Conocemos de la producción teatral de Rodolfo Walsh dos textos, escritos en los primeros años de la década del sesenta y editados por Jorge Álvarez en 1964: La granada y La batalla. Sabemos, además, que en 1966 participó con otros autores en el espectáculo Peligro, seducción.

Por otra parte, el teatro argentino se ha enriquecido con adaptaciones de sus textos no-teatrales realizadas por otros artistas, y lo tiene como personaje y tema en las obras de otros dramaturgos, de Walsh y Gardel (1993) de David Viñas a Walsh, todas las revoluciones juntas de Mariano Tenconi Blanco (estrenado este año y actualmente en cartel en el Teatro El Extranjero).

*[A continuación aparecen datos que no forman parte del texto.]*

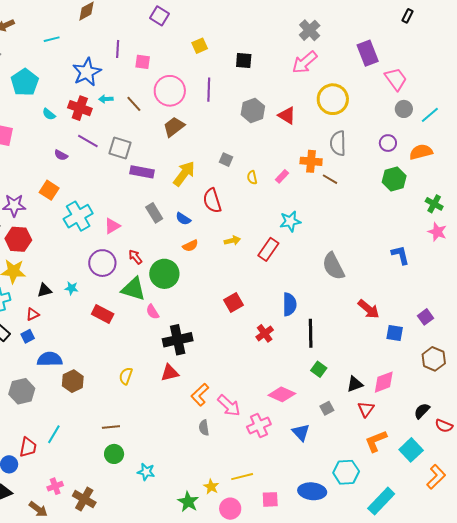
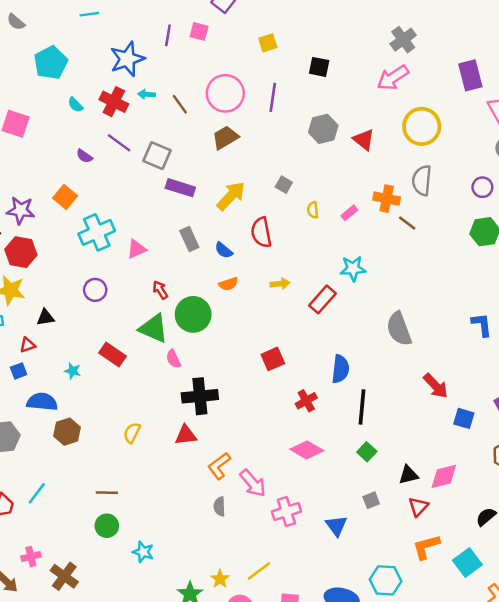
pink square: (143, 62) -> (199, 31), moved
purple circle: (102, 263) -> (95, 290), moved, size x0.7
cyan star: (71, 288) -> (73, 371), moved
pink diamond: (282, 394) -> (307, 450), moved
yellow line: (242, 477) -> (259, 571), turned -30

La granada inscribe en su poética un profundo sentido de la dinámica escénica. De él se desprende que Walsh sabía de los ritmos corporales y las intensidades espaciales propias de la pentadimensionalidad del teatro: el control de los tres órdenes del espacio, el tiempo y la relación con el público. Subió a escena en 1965, con dirección de Osvaldo Bonet (Teatro San Telmo). En el elenco estaban Héctor Giovine, Oscar Viale, Alfonso de Grazia, Osvaldo Bonet, Arturo Maly y otros. La granada tuvo también una buena versión dirigida por Carlos Alvarenga en la temporada 2003 del Teatro Nacional Cervantes, con Horacio Roca, Juan Gil Navarro, Patricio Contreras y Antonio Ugo en el elenco.

En una carta a su hija María Victoria, enviada desde Tigre el 15 de enero de 1965, Walsh habla de la expectativa que le genera el próximo estreno de La granada, y expresa la relevancia que le da al teatro en su apuesta artística-intelectual. Evidentemente, en los sesenta, el teatro tenía la fuerza de un arma. A diferencia de La granada, La batalla parece optar por un paradigma dramático más literario, todo sugiere que fue escrita más para la lectura y la cultura del libro que para la representación.

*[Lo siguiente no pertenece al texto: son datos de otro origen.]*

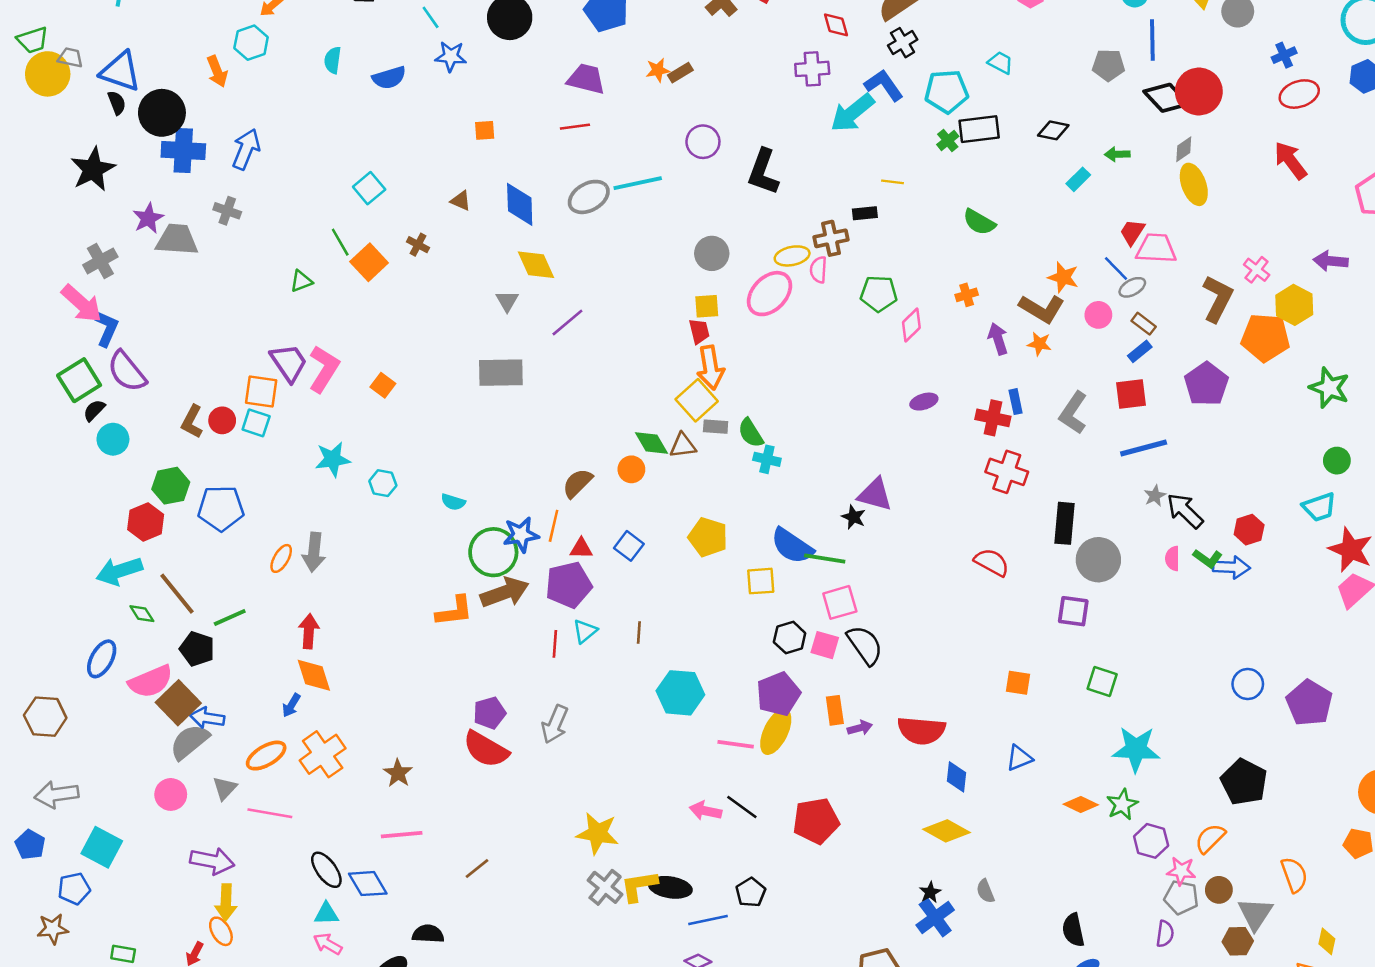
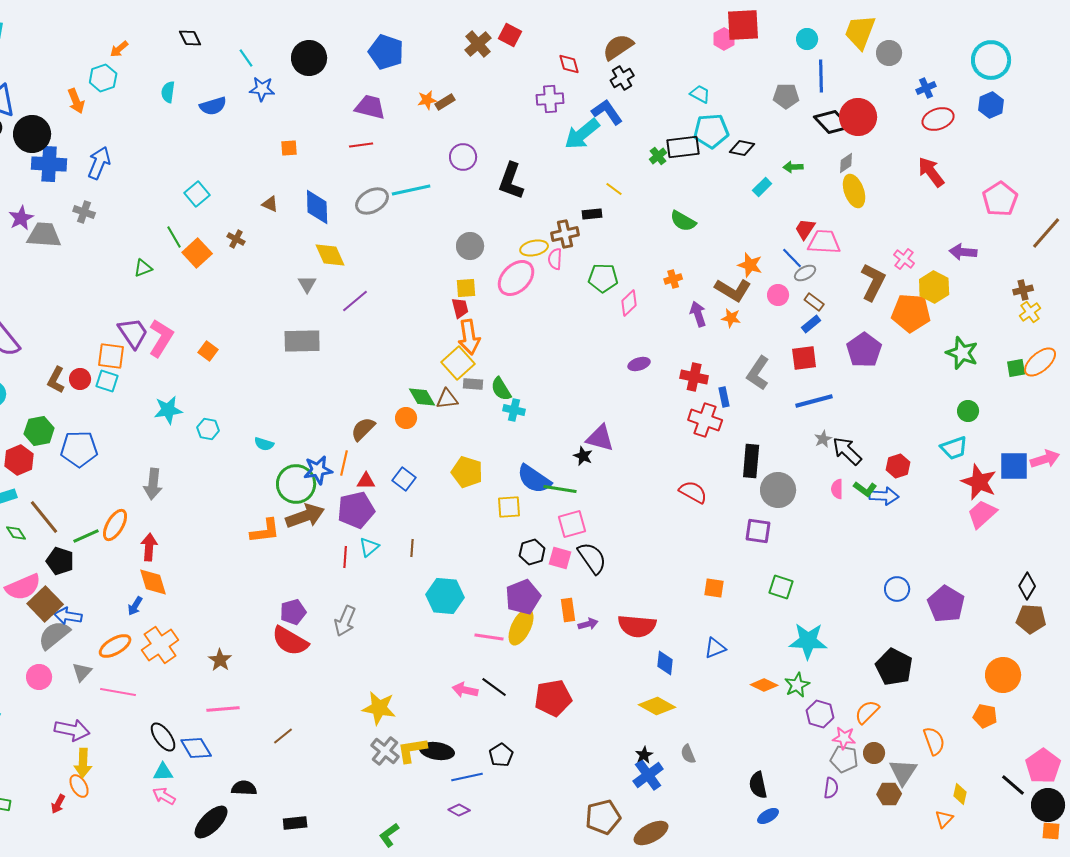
cyan pentagon: (946, 91) -> (711, 131), moved
yellow line: (893, 182) -> (614, 189), turned 30
blue rectangle: (1016, 402) -> (724, 397), moved
orange ellipse: (281, 558) -> (115, 525), moved, size x1.4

Walsh reflexionó sobre su dramaturgia: “Me siento ligado, con diferencias de concepto y estilo, al teatro de [Roberto] Cossa, [Germán] Rozenmacher y [Sergio] De Cecco. Pero yo no quiero hacer un teatro realista, sino uno que aluda a lo real sin ser realista, que tome lo real desde abajo, que lo exprese mediante símbolos poderosos sin ser documental”. Walsh se refiere, por relación y diferencia, a los recientes y apreciados estrenos de Nuestro fin de semana de Cossa, Réquiem para un viernes a la noche de Rozenmacher y El reñidero de De Cecco, todas de 1964.

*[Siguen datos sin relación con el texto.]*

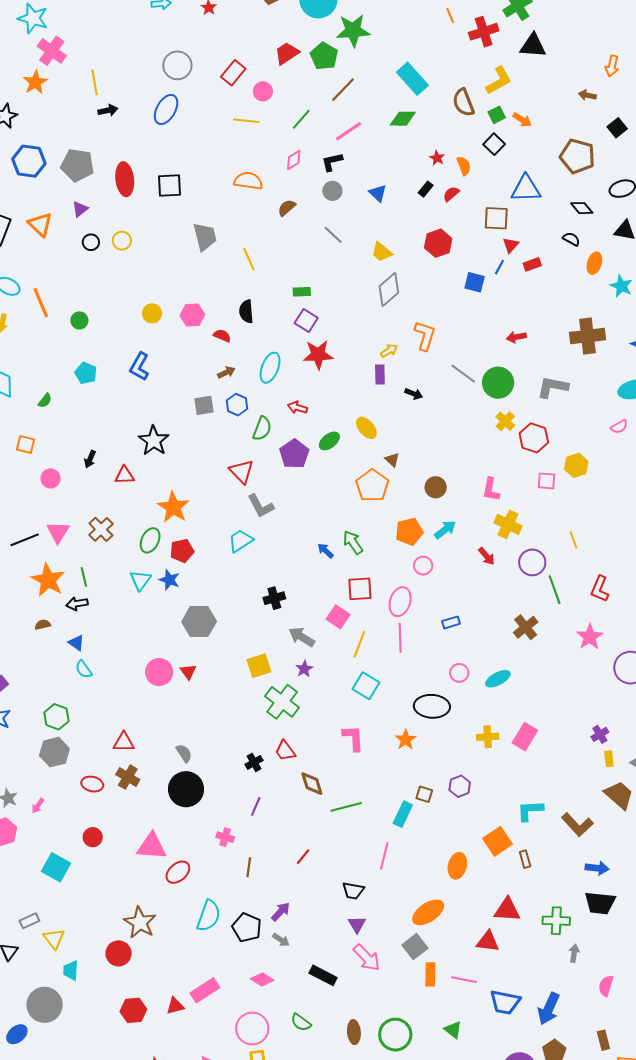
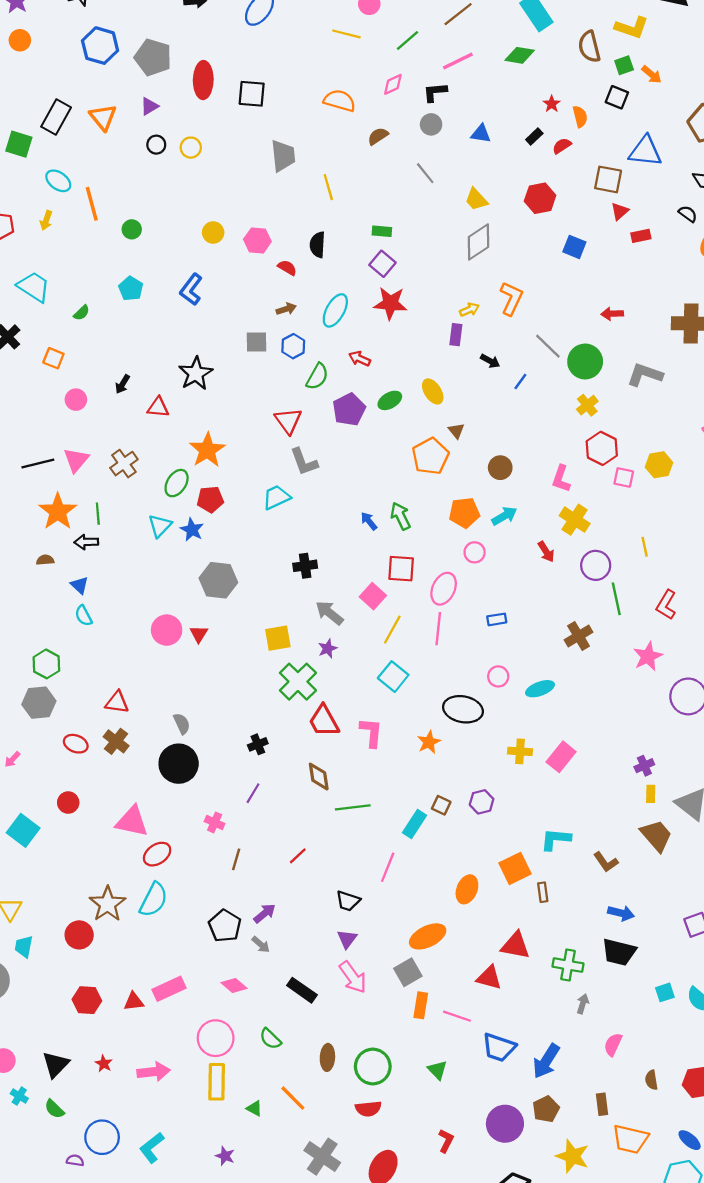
yellow L-shape: (499, 81) -> (632, 28), turned 40
black square: (494, 144) -> (617, 97), turned -30
blue triangle: (378, 193) -> (481, 134), turned -42
blue line: (499, 267) -> (520, 382), moved
red hexagon: (534, 438) -> (602, 448), moved
red trapezoid: (285, 751) -> (324, 721), moved, size x1.4
brown L-shape: (577, 825) -> (606, 862), size x0.7
cyan semicircle: (209, 916) -> (154, 900), moved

ilian Tschudi (Teatro argentino actual, 1974) relaciona La granada con la poética de la farsa y la emparenta con la farsátira de Agustín Cuzzani y las farsas de Aurelio Ferretti, autores del teatro independiente de años precedentes cuyo legado continuaría Walsh de alguna manera. Sin duda hay componentes de farsa y de sátira (a la institución del ejército) en La granada, pero su poética es más compleja, heterodoxa, híbrida, porque a diferencia de la farsa canónica (que pone en suspenso la “justicia poética”, la distribución simbólica de premios y castigos), Walsh finalmente elabora una cartografía de Bien y Mal, siguiendo la tradición pedagogizante del teatro-escuela. Walsh salva al joven, inocente Soldado y destruye al aberrante Capitán Aldao, y ratifica con la risa el sentido de ese final.

Trabaja, por un lado, con una reelaboración del melodrama propia del realismo socialista: el maniqueísmo que opone el héroe ingenuo y bienintencionado (entelequia del Bien), víctima del sistema social, al villano (entelequia del Mal) que persigue irracionalmente a su víctima. Si algo relaciona La granada con los imaginarios del nuevo teatro argentino de los sesenta es su rescate del “hombre común”, ése que está solo y espera algo que lo libere de la sociabilidad insatisfactoria que padece. En este sentido se parece también a la dramaturgia de Ricardo Talesnik, Carlos Somigliana, Ricardo Halac, Humberto Constantini, Juan Carlos Gené…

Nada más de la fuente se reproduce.